Claro que não poderia deixar de falar dos poetas Jesus Franco e Jean Rollin. Tanto o espanhol quanto o francês criaram uma galeria de musas que protagonizaram imagens inesquecíveis dentro da representação audiovisual da sexualidade. Filmes como Venus In Furs, Vampyros Lesbos, Macumba Sexual, Doriana Grey, Cartas de Amor de uma Freira Portuguesa, Phantasmes, Fascination, Night of the Hunted, entre outros, apenas confirmam o talento visionário desses dois mestres que infelizmente ainda habitam um gueto marginal dentro da história oficial do cinema.

A Itália não poderia ficar de fora, claro. As comédias eróticas italianas dos anos 60 foram a grande fonte de inspiração de nossas populares pornochanchadas e toda a posterior produção da Boca do Lixo, que acrescentou elementos mais sofisticados do cinema de gênero. Diretores lendários por seu trabalho dentro do horror cinematográfico italiano, como o mestre Lucio Fulci, também se aventuraram no Sexploitation, em filmes clássicos como La Pretora, de 1976. O filme tem como protagonista a musa Edwige Fenech, estrela dos filmes giallo, cujo grande número de cenas de nudez frontal foi destacado para a publicidade do filme.

A contribuição de Joe D’Amato dentro do sexploitation italiano é tão importante quanto para o cinema de horror extremo.
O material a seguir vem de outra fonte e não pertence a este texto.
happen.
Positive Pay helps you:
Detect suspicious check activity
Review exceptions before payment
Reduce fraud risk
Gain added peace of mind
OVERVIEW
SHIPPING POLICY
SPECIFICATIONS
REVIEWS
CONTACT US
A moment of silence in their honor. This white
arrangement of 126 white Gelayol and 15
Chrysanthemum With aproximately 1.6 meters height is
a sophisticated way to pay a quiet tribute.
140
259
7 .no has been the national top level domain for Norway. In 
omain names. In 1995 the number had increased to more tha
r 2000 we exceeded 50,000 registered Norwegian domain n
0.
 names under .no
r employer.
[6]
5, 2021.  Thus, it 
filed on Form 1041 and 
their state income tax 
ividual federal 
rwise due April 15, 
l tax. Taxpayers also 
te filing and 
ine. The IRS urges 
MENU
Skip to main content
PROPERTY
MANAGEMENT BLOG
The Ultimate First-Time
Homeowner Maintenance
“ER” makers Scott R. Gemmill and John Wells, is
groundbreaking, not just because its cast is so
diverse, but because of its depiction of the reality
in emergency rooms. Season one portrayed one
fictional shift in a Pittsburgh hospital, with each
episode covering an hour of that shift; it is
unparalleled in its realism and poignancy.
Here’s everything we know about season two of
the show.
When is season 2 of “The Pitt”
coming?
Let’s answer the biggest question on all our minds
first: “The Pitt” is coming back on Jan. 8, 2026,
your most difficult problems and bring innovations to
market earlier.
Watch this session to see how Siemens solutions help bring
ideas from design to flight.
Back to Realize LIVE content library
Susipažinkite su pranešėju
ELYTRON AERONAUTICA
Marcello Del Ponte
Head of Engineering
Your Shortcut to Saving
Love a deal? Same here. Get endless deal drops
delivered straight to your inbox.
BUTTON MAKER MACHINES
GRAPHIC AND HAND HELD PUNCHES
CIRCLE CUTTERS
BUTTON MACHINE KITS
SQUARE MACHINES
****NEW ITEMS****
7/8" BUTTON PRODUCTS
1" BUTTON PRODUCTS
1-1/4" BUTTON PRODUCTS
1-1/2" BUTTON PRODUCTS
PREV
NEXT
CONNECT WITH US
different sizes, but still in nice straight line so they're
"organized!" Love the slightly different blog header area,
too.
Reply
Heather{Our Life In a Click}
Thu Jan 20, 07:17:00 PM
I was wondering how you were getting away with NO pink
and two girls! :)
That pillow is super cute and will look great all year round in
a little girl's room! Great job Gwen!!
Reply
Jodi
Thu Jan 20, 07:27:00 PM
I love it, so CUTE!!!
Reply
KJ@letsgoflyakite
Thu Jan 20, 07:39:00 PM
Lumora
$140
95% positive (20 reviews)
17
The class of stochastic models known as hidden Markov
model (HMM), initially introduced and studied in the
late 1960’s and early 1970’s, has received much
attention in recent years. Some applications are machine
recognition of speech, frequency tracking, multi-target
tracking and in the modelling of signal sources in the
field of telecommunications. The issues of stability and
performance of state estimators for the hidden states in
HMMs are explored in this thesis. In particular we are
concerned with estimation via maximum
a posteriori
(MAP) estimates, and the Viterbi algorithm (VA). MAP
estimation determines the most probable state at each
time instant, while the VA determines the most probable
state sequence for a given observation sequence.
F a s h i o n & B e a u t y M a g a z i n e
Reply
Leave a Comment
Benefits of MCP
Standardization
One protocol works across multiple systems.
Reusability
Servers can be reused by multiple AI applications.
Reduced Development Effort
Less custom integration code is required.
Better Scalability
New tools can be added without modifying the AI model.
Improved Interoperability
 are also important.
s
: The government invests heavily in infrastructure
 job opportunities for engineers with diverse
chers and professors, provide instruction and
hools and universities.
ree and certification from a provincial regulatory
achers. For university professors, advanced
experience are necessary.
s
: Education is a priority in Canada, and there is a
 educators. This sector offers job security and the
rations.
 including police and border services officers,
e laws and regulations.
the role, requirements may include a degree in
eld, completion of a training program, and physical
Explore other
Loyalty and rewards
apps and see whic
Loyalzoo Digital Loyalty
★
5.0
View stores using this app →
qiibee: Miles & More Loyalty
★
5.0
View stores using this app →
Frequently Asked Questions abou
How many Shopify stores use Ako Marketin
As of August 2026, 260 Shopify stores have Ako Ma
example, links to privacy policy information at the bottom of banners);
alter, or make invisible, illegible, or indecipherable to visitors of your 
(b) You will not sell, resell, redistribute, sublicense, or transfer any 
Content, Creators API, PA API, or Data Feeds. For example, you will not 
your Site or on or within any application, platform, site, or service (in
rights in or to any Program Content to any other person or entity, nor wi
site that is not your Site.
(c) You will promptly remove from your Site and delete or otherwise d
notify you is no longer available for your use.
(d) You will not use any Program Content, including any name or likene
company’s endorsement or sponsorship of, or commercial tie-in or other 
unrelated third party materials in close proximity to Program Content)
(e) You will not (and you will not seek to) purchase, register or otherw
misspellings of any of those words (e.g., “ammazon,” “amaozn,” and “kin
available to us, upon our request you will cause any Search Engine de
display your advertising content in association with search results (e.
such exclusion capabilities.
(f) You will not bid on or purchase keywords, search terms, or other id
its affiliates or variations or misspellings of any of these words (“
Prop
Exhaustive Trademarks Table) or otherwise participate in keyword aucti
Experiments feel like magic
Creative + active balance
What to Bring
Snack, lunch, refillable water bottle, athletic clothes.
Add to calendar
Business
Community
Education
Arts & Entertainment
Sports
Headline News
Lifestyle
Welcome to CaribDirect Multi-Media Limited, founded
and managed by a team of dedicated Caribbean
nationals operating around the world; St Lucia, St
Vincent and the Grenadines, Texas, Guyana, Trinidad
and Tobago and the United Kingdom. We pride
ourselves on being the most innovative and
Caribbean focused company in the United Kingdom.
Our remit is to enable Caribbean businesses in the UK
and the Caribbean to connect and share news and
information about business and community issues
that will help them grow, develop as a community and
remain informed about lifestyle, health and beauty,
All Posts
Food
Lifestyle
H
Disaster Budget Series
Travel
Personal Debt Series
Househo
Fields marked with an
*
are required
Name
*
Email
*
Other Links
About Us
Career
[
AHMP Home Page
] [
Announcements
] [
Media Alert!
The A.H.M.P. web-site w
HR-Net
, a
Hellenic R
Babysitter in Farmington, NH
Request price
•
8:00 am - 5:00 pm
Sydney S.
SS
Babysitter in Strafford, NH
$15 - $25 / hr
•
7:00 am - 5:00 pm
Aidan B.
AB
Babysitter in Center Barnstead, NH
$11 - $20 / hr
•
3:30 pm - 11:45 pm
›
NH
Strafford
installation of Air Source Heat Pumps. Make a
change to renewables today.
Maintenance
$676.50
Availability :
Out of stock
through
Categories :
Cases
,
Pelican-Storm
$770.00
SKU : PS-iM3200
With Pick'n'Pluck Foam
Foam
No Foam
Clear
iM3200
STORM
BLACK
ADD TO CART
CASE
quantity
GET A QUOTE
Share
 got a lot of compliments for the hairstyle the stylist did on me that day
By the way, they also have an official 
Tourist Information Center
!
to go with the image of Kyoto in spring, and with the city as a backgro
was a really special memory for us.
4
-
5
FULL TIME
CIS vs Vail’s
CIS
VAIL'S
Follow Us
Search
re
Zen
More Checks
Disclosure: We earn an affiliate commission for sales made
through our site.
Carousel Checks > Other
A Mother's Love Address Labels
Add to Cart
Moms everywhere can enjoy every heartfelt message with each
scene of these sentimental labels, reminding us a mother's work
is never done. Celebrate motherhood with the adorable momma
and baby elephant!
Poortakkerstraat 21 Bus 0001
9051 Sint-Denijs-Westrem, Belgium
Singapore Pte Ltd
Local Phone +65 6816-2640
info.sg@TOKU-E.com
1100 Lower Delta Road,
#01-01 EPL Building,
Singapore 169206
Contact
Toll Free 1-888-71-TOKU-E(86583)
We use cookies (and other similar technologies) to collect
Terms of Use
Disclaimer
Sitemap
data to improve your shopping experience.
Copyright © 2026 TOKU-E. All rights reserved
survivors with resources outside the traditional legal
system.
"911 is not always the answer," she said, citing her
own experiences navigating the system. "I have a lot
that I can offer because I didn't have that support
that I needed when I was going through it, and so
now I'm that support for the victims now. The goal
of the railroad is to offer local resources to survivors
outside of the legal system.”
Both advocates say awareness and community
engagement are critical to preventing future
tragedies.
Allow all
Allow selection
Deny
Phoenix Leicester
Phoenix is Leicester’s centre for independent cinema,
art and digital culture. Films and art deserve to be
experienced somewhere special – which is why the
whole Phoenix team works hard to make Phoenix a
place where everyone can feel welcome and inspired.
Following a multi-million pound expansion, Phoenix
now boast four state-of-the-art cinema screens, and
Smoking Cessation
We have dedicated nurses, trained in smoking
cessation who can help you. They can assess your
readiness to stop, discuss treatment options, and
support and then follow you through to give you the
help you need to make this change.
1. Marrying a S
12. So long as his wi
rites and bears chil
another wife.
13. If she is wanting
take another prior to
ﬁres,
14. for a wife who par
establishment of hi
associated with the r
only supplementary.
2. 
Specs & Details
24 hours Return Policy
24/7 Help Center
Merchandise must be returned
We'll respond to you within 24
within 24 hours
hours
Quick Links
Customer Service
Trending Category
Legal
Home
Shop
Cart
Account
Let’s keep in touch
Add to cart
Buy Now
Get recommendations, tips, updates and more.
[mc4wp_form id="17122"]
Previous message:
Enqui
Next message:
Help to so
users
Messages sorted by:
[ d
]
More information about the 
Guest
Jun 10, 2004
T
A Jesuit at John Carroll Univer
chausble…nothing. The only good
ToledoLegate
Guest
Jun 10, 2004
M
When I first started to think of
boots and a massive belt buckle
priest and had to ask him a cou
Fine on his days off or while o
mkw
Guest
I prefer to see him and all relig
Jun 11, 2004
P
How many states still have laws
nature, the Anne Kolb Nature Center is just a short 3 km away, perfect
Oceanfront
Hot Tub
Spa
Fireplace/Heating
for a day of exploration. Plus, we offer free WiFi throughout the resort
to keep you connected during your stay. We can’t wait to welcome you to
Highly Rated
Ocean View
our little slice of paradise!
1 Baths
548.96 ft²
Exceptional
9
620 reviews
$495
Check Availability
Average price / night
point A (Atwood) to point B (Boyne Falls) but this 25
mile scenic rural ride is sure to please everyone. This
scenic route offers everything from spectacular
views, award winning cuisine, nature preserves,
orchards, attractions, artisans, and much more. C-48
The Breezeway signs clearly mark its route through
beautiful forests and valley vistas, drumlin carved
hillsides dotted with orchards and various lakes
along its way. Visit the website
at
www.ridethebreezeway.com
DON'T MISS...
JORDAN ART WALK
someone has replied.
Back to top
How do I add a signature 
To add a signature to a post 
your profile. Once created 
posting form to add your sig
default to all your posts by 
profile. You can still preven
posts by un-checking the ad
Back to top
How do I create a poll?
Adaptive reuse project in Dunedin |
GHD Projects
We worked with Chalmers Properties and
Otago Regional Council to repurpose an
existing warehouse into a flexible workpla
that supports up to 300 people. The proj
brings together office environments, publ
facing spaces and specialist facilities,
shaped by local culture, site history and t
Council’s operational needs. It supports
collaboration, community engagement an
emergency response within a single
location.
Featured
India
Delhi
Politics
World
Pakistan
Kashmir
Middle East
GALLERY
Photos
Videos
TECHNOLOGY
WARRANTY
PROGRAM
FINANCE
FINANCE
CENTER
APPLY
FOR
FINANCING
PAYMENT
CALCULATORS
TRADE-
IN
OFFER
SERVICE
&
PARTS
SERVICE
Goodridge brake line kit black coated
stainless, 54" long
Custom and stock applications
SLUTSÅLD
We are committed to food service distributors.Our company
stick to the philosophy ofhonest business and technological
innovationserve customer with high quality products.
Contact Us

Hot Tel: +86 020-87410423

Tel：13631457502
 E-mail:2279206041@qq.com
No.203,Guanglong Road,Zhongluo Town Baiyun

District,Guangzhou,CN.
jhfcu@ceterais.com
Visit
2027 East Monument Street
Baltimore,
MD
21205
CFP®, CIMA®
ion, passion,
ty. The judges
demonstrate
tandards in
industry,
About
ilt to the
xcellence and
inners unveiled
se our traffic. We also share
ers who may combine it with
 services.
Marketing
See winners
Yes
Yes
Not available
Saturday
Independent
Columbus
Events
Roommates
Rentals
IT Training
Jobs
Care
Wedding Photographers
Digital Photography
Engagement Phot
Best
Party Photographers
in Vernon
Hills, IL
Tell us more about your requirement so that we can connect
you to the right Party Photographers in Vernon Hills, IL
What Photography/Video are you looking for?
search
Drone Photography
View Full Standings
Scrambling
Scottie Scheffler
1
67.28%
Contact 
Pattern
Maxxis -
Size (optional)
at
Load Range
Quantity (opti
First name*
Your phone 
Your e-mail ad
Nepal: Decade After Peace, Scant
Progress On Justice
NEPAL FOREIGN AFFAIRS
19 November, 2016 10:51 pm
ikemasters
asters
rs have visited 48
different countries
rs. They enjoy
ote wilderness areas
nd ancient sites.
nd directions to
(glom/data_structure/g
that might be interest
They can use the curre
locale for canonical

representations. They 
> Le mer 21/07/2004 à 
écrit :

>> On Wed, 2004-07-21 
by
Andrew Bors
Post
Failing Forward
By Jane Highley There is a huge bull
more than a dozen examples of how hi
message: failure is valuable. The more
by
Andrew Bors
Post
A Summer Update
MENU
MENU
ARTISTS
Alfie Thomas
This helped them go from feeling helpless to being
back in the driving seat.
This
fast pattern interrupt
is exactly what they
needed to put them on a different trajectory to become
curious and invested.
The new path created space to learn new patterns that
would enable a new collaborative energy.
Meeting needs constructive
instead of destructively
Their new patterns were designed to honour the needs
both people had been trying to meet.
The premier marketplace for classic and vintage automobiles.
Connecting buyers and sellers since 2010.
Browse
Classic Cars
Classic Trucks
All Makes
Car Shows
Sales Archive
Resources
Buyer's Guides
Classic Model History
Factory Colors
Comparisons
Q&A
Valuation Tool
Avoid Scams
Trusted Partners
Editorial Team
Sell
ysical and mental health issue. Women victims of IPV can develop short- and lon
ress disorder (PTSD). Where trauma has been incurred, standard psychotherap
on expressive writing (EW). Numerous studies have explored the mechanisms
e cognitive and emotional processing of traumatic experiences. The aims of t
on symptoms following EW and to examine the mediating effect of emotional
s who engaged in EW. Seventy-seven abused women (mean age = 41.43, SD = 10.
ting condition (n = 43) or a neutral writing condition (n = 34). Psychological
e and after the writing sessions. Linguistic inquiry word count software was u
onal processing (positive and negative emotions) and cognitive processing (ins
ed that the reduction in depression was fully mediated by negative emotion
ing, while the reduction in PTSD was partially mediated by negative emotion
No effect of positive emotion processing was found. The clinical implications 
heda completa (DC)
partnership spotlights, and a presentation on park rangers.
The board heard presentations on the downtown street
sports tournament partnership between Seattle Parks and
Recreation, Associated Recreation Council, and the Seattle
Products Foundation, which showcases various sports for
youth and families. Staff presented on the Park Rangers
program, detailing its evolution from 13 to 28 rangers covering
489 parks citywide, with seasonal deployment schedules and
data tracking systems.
O criador da Black Emanuelle Laura Gemser, apimentou ainda mais a notória série erótica francesa e criou filmes de rara beleza como L’Alcova e Eva Nera, sem esquecer nunca de seus extremos Emanuelle in America, Emanuelle and the Last Cannibals e o bizarro Papaya. Dentro dessa composição, em que a sexualidade se mescla com o gore, não foi somente D’Amato que soube trabalhar com essa estética que explorava uma sexualidade mórbida. Não podemos esquecer do genial Hershell Gordon Lewis e seus clássicos marginais Blood Feast e Gore Gore Girls, com sua atmosfera mundana e sórdida, com dançarinas de striptease e outras maravilhas exploitation.

Saindo da Europa e singrando mares até nossa vizinha Argentina, é obrigatório o destaque para a maior musa latina do Sexploitation, que recentemente foi destacada em um documentário sobre sua obra fascinante e pouco conhecida por aqui, Isabel Sarli, a mulher, o mito. Enfrentando uma ditadura tão feroz quanto à brasileira, Sarli, ao lado do marido e diretor Armando Bo, protagonizou clássicos como Carne, de 1968, La Tentación Desnuda, 1966, La Mujer de mi Padre, 1967, La Leona, 1964, La Diosa Inpura, 1963, entre outros, chegando a fazer filmes de horror e até trabalhar ao lado do ator brasileiro Jardel Filho. Em seus filmes, Sarli esbanjava sensualidade em cenas extremamente ousadas para a época, com destaque para uma em especial em que ela transa em meio a carnes penduradas de um frigorífico. Isabel Sarli é uma dessas lendas do cinema que merece ser descobertas, mesmo sendo tão difícil de achar seus filmes, mesmo na Argentina.